Assignment :: The lines to copy are those in the records below that hold the word "Steam".

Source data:

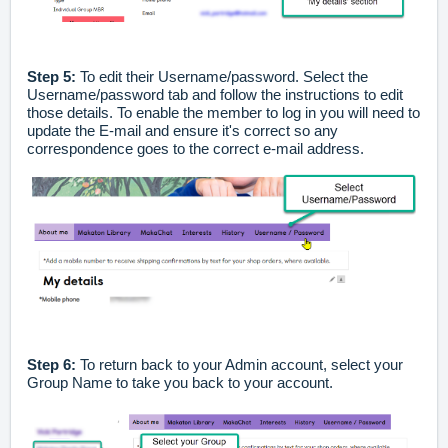
Step 5:
To edit their Username/password. Select the
Username/password tab and follow the instructions to edit
those details. To enable the member to log in you will need to
update the E-mail and ensure it's correct so any
correspondence goes to the correct e-mail address.
Step 6:
To return back to your Admin account, select your
Group Name to take you back to your account.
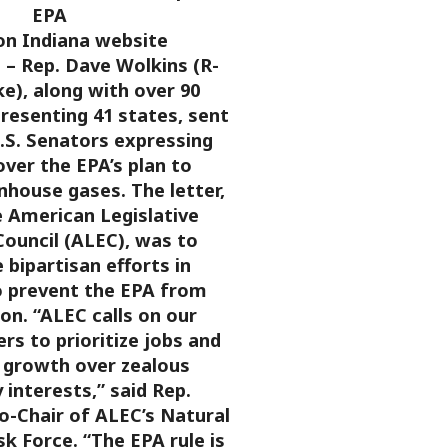
EPA
on Indiana website
 Rep. Dave Wolkins (R-
e), along with over 90
presenting 41 states, sent
U.S. Senators expressing
ver the EPA’s plan to
nhouse gases. The letter,
e American Legislative
ouncil (ALEC), was to
bipartisan efforts in
 prevent the EPA from
ion.
“ALEC calls on our
ers to prioritize jobs and
growth over zealous
 interests,” said Rep.
o-Chair of ALEC’s Natural
k Force. “The EPA rule is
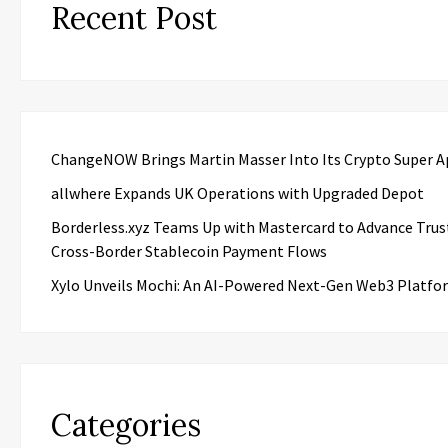
Recent Post
ChangeNOW Brings Martin Masser Into Its Crypto Super 
allwhere Expands UK Operations with Upgraded Depot
Borderless.xyz Teams Up with Mastercard to Advance Trus
Cross-Border Stablecoin Payment Flows
Xylo Unveils Mochi: An AI-Powered Next-Gen Web3 Platfo
Categories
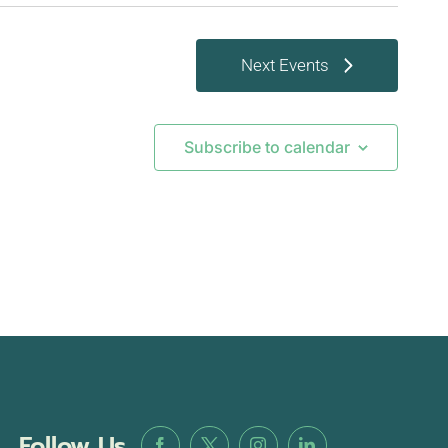
Next
Events
Subscribe to calendar
Follow Us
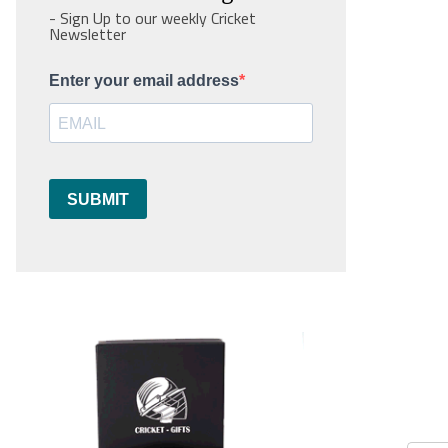
- Sign Up to our weekly Cricket
Newsletter
Enter your email address
SUBMIT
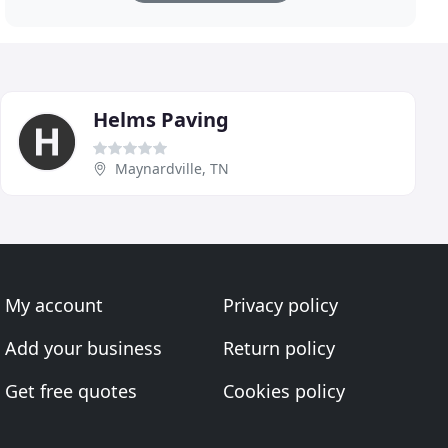
Helms Paving
Maynardville, TN
My account
Privacy policy
Add your business
Return policy
Get free quotes
Cookies policy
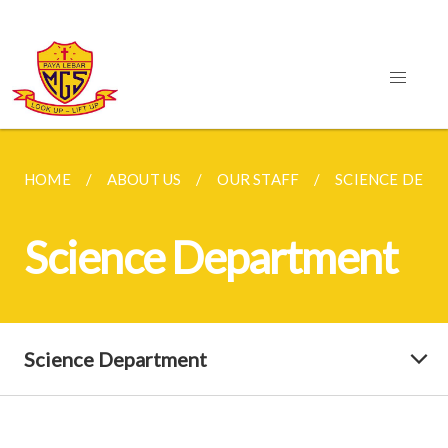
HOME
ABOUT US
OUR STAFF
SCIENCE DEP
Science Department
Science Department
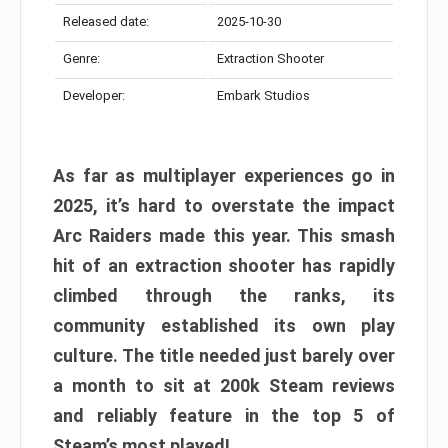
Released date:
2025-10-30
Genre:
Extraction Shooter
Developer:
Embark Studios
As far as multiplayer experiences go in
2025, it’s hard to overstate the impact
Arc Raiders made this year. This smash
hit of an extraction shooter has rapidly
climbed through the ranks, its
community established its own play
culture. The title needed just barely over
a month to sit at 200k Steam reviews
and reliably feature in the top 5 of
Steam’s most played!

Task response ::
a month to sit at 200k Steam reviews
Steam’s most played!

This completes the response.